Typical consumption is around a litre of AdBlue every 600 miles. But it could be as high as a litre every 350 miles. Tank size varies too, so you could need to refill somewhere between 3,000 and 12,000 miles depending on the car and your driving style.
This means that most drivers will have to top-up their AdBlue reservoir at least once between normal service visits to the dealer. If a warning light informs you that the AdBlue solution/exhaust fluid needs refilling, it is important that this is carried out at the earliest opportunity.
The warning should not be ignored. Most vehicles will not restart if you run out of AdBlue/exhaust fluid.
Is replacing AdBlue/exhaust fluid covered as part of my maintenance contract?
AdBlue/exhaust fluid is not covered under the majority of maintenance contracts.
It is the driver’s responsibility to ensure that AdBlue/exhaust fluid is kept topped up and to pay any costs for doing this.
You can purchase a litre of AdBlue from most petrol stations for around £1 but do shop around.
How is AdBlue/exhaust fluid topped up?
Each vehicle manufacturer has a different method of topping up AdBlue/exhaust fluid.
Follow any instructions given in your handbook or on the pack. Your handbook should tell you how much AdBlue the tank holds.
5 litres should be enough to make sure your car will restart if you’ve run really low. You may need a funnel depending on where the AdBlue filler cap is located (next to the fuel filler, in the boot, or under the bonnet) and the size or design of the AdBlue pack you’ve got.

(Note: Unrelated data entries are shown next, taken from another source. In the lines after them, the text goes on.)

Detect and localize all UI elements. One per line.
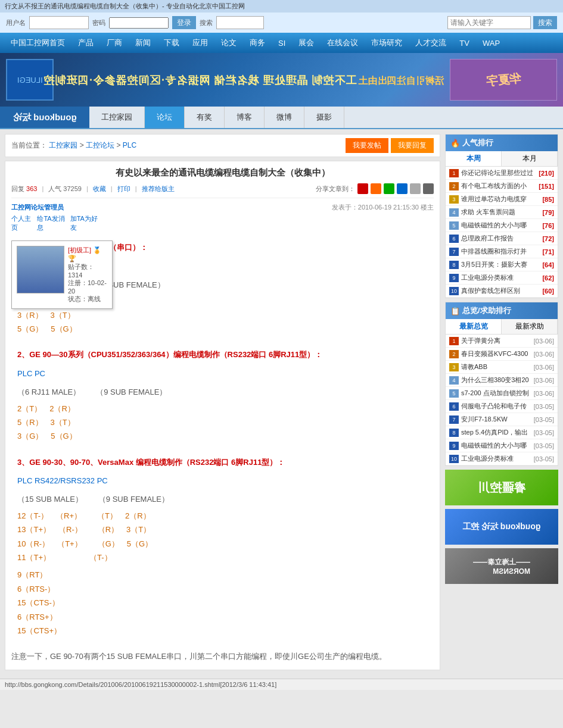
sig3-extra1: 9（RT） (17, 568, 434, 582)
ad-banner-2[interactable]: goudkoud 坛论 控工 (445, 509, 558, 545)
pop-text-8[interactable]: 3月5日开奖：摄影大赛 (461, 260, 540, 269)
main-content: 当前位置： 工控家园 > 工控论坛 > PLC 我要发帖 我要回复 有史以来最全… (5, 134, 440, 674)
main-search-input[interactable] (447, 16, 531, 29)
nav-wap[interactable]: WAP (477, 36, 506, 50)
nav-si[interactable]: SI (272, 36, 291, 50)
breadcrumb-link-plc[interactable]: PLC (123, 141, 136, 149)
nav-news[interactable]: 新闻 (129, 35, 157, 51)
username-input[interactable] (29, 16, 89, 29)
share-icon-6[interactable] (423, 183, 434, 194)
pop-item-2: 2 有个电工布线方面的小 [151] (446, 180, 558, 193)
share-icon-3[interactable] (384, 183, 394, 194)
jobseek-section: 📋 总览/求助排行 最新总览 最新求助 1 关于弹黄分离 [03-06] 2 春… (445, 302, 558, 466)
login-button[interactable]: 登录 (172, 16, 196, 29)
job-text-3[interactable]: 请教ABB (461, 363, 531, 371)
jobseek-list: 1 关于弹黄分离 [03-06] 2 春日变频器KVFC-4300 [03-06… (446, 335, 558, 465)
ad-banner-1[interactable]: 睿疆控川 (445, 470, 558, 505)
ad-banner-3[interactable]: ——上海立泰——MORSNSM (445, 548, 558, 584)
job-text-5[interactable]: s7-200 点动加自锁控制 (461, 389, 531, 398)
tab-bar: goudkoud 坛论 工控家园 论坛 有奖 博客 微博 摄影 (0, 107, 563, 129)
section2-connectors: （6 RJ11 MALE） （9 SUB FEMALE） (17, 385, 434, 399)
post-button[interactable]: 我要发帖 (346, 138, 388, 153)
tab-week[interactable]: 本周 (446, 151, 502, 166)
tab-prize[interactable]: 有奖 (185, 107, 225, 128)
tab-jiayuan[interactable]: 工控家园 (89, 107, 145, 128)
breadcrumb-link-forum[interactable]: 工控论坛 (86, 141, 114, 149)
share-icon-1[interactable] (357, 183, 368, 194)
tab-latest-job[interactable]: 最新总览 (446, 319, 502, 334)
recommend-link[interactable]: 推荐给版主 (142, 185, 175, 193)
job-text-2[interactable]: 春日变频器KVFC-4300 (461, 349, 531, 358)
jobseek-header: 📋 总览/求助排行 (446, 302, 558, 319)
tab-photo[interactable]: 摄影 (304, 107, 344, 128)
job-text-9[interactable]: 电磁铁磁性的大小与哪 (461, 441, 531, 450)
nav-app[interactable]: 应用 (186, 35, 214, 51)
search-button[interactable]: 搜索 (533, 16, 557, 29)
pop-text-4[interactable]: 求助 火车售票问题 (461, 208, 540, 217)
password-input[interactable] (109, 17, 169, 29)
nav-talent[interactable]: 人才交流 (409, 35, 452, 51)
job-text-6[interactable]: 伺服电子凸轮和电子传 (461, 402, 531, 411)
ad-text-3: ——上海立泰——MORSNSM (473, 557, 530, 576)
pop-count-9: [62] (542, 274, 554, 282)
job-item-5: 5 s7-200 点动加自锁控制 [03-06] (446, 387, 558, 400)
job-text-1[interactable]: 关于弹黄分离 (461, 336, 531, 345)
breadcrumb-link-home[interactable]: 工控家园 (49, 141, 77, 149)
share-bar: 分享文章到： (316, 183, 434, 194)
nav-expo[interactable]: 展会 (293, 35, 320, 51)
nav-business[interactable]: 商务 (244, 35, 271, 51)
nav-home[interactable]: 中国工控网首页 (5, 35, 71, 51)
job-date-10: [03-05] (534, 455, 554, 463)
section3-title: 3、GE 90-30、90-70、VersaMax 编程电缆制作（RS232端口… (17, 455, 434, 469)
pop-text-7[interactable]: 中排器线圈和指示灯并 (461, 247, 540, 256)
add-friend-link[interactable]: 加TA为好友 (70, 214, 101, 232)
main-layout: 当前位置： 工控家园 > 工控论坛 > PLC 我要发帖 我要回复 有史以来最全… (0, 129, 563, 679)
nav-webinar[interactable]: 在线会议 (321, 35, 364, 51)
breadcrumb-sep2: > (116, 141, 122, 149)
tab-forum[interactable]: 论坛 (145, 107, 185, 128)
tab-blog[interactable]: 博客 (225, 107, 265, 128)
pop-item-3: 3 谁用过单芯动力电缆穿 [85] (446, 193, 558, 206)
nav-research[interactable]: 市场研究 (365, 35, 408, 51)
nav-tv[interactable]: TV (453, 36, 475, 50)
section2-signals: 2（T） 2（R） 5（R） 3（T） 3（G） 5（G） (17, 402, 434, 443)
job-rank-5: 5 (449, 389, 459, 398)
job-text-7[interactable]: 安川F7-18.5KW (461, 415, 531, 424)
jobseek-title: 总览/求助排行 (462, 305, 511, 316)
share-icon-5[interactable] (410, 183, 421, 194)
search-right: 搜索 (447, 16, 557, 29)
post-row: 工控网论坛管理员 个人主页 给TA发消息 加TA为好友 发表于：2010-06-… (11, 203, 434, 235)
tab-weibo[interactable]: 微博 (265, 107, 304, 128)
pop-text-9[interactable]: 工业电源分类标准 (461, 273, 540, 282)
job-text-4[interactable]: 为什么三相380变3相20 (461, 376, 531, 385)
pop-item-6: 6 总理政府工作报告 [72] (446, 232, 558, 245)
nav-download[interactable]: 下载 (158, 35, 185, 51)
nav-vendor[interactable]: 厂商 (101, 35, 128, 51)
banner-right: 华夏字 (450, 59, 557, 101)
share-icon-2[interactable] (371, 183, 381, 194)
pop-text-6[interactable]: 总理政府工作报告 (461, 234, 540, 243)
tab-month[interactable]: 本月 (502, 151, 558, 166)
pop-text-2[interactable]: 有个电工布线方面的小 (461, 182, 536, 190)
rank-badge-9: 9 (449, 274, 459, 282)
nav-paper[interactable]: 论文 (215, 35, 242, 51)
pop-text-10[interactable]: 真假护套线怎样区别 (461, 286, 540, 295)
job-text-10[interactable]: 工业电源分类标准 (461, 454, 531, 463)
send-msg-link[interactable]: 给TA发消息 (37, 214, 67, 232)
post-info-popup: [初级工] 🏅🏆 贴子数：1314 注册：10-02-20 状态：离线 (11, 240, 113, 309)
collect-link[interactable]: 收藏 (93, 185, 106, 193)
pop-text-1[interactable]: 你还记得论坛里那些过过 (461, 168, 536, 177)
pop-text-5[interactable]: 电磁铁磁性的大小与哪 (461, 221, 540, 230)
sig3-extra3: 15（CTS-） (17, 596, 434, 610)
reply-button[interactable]: 我要回复 (391, 138, 434, 153)
popularity-section: 🔥 人气排行 本周 本月 1 你还记得论坛里那些过过 [210] 2 有个电工布… (445, 134, 558, 298)
pop-text-3[interactable]: 谁用过单芯动力电缆穿 (461, 195, 540, 204)
tab-latest-help[interactable]: 最新求助 (502, 319, 558, 334)
share-icon-4[interactable] (397, 183, 408, 194)
search2-input[interactable] (216, 16, 264, 29)
popularity-title: 人气排行 (462, 138, 493, 148)
print-link[interactable]: 打印 (117, 185, 130, 193)
nav-product[interactable]: 产品 (72, 35, 99, 51)
job-text-8[interactable]: step 5.4仿真PID，输出 (461, 428, 531, 437)
profile-link[interactable]: 个人主页 (11, 214, 35, 232)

Wash your hands and rinse any spills from the bodywork – AdBlue’s non-toxic but can cause irritation to your skin and eyes and will damage the paintwork.
Important points to note:
It is the driver’s responsibility to ensure that AdBlue/exhaust fluid is kept topped-up.
It is the driver’s responsibility to pay for any AdBlue/exhaust fluid top-ups – this is not covered under maintenance plans.
Ensure the AdBlue/exhaust fluid tank is refilled as soon as the warning light comes on.
If the AdBlue solution/exhaust fluid runs out the vehicle will not restart once it has been switched off.
To restart the engine, AdBlue solution/exhaust fluid must be added first.